(Supplied material begins)

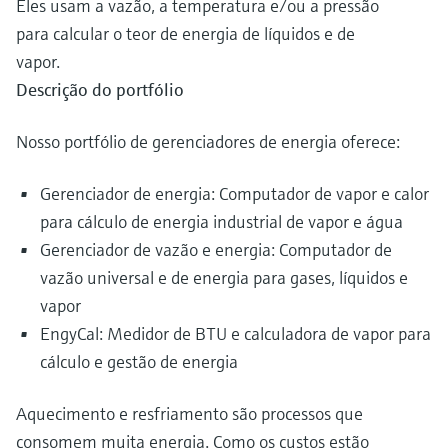
Eles usam a vazão, a temperatura e/ou a pressão
para calcular o teor de energia de líquidos e de
vapor.
Descrição do portfólio
Nosso portfólio de gerenciadores de energia oferece:
Gerenciador de energia: Computador de vapor e calor
para cálculo de energia industrial de vapor e água
Gerenciador de vazão e energia: Computador de
vazão universal e de energia para gases, líquidos e
vapor
EngyCal: Medidor de BTU e calculadora de vapor para
cálculo e gestão de energia
Aquecimento e resfriamento são processos que
consomem muita energia. Como os custos estão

(Supplied material ends)

**Task item**
Look through the data above for the word "cálculo". Report each line where it occurs.

**Exercise response**
para cálculo de energia industrial de vapor e água
cálculo e gestão de energia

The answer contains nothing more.